* Exercise goal:
Among the entries that follow, the required portion opens with the line containing "sindika-01.ru" and closes with the line containing "ab 20:30 Uhr im". Give that portion again exactly, and nothing else.

* Data under study:
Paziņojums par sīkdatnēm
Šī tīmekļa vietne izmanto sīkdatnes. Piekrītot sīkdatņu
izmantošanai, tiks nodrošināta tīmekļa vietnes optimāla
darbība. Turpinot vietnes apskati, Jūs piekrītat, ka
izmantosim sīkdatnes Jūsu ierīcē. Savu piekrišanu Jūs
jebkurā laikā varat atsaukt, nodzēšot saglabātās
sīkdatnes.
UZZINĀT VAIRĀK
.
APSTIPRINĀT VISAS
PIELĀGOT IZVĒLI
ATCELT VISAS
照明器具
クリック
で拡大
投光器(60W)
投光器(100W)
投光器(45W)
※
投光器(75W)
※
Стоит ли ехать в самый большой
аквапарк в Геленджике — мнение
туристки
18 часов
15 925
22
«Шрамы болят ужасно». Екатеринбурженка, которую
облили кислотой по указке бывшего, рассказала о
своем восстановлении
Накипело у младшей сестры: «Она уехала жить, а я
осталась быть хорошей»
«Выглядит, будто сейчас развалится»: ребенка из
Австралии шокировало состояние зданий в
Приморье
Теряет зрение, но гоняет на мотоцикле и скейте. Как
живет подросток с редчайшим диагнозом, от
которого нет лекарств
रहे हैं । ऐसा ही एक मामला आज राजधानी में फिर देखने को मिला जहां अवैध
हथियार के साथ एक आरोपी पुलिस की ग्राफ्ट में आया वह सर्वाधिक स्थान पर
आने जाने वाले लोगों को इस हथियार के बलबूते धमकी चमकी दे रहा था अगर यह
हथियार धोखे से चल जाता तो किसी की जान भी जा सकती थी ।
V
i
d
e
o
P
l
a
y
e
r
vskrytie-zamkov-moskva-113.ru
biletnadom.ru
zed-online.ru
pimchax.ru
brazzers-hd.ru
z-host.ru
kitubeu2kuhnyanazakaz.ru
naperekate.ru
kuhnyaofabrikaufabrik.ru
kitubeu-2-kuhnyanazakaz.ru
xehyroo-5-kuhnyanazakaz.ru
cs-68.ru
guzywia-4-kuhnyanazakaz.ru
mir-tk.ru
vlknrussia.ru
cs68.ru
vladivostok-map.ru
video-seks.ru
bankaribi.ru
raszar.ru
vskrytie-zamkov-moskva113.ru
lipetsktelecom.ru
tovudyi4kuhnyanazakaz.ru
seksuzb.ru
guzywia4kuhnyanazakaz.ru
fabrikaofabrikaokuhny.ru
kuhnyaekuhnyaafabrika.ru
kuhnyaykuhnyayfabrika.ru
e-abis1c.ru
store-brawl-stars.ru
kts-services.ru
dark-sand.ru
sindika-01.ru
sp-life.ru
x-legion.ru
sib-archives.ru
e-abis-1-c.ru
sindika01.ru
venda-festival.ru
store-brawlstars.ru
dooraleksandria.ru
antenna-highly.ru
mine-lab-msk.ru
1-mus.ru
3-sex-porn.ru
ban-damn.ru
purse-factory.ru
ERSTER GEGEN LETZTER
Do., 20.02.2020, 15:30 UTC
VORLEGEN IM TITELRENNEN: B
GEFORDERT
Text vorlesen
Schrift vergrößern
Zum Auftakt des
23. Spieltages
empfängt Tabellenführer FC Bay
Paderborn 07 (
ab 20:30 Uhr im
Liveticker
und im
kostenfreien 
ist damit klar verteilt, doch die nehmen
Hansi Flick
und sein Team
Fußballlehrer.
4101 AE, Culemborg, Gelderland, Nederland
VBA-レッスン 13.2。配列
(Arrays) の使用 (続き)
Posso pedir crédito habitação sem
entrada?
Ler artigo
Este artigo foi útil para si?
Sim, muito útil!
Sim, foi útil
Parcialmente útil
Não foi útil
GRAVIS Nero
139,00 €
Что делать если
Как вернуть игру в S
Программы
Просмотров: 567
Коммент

* Task answer:
sindika-01.ru
sp-life.ru
x-legion.ru
sib-archives.ru
e-abis-1-c.ru
sindika01.ru
venda-festival.ru
store-brawlstars.ru
dooraleksandria.ru
antenna-highly.ru
mine-lab-msk.ru
1-mus.ru
3-sex-porn.ru
ban-damn.ru
purse-factory.ru
ERSTER GEGEN LETZTER
Do., 20.02.2020, 15:30 UTC
VORLEGEN IM TITELRENNEN: B
GEFORDERT
Text vorlesen
Schrift vergrößern
Zum Auftakt des
23. Spieltages
empfängt Tabellenführer FC Bay
Paderborn 07 (
ab 20:30 Uhr im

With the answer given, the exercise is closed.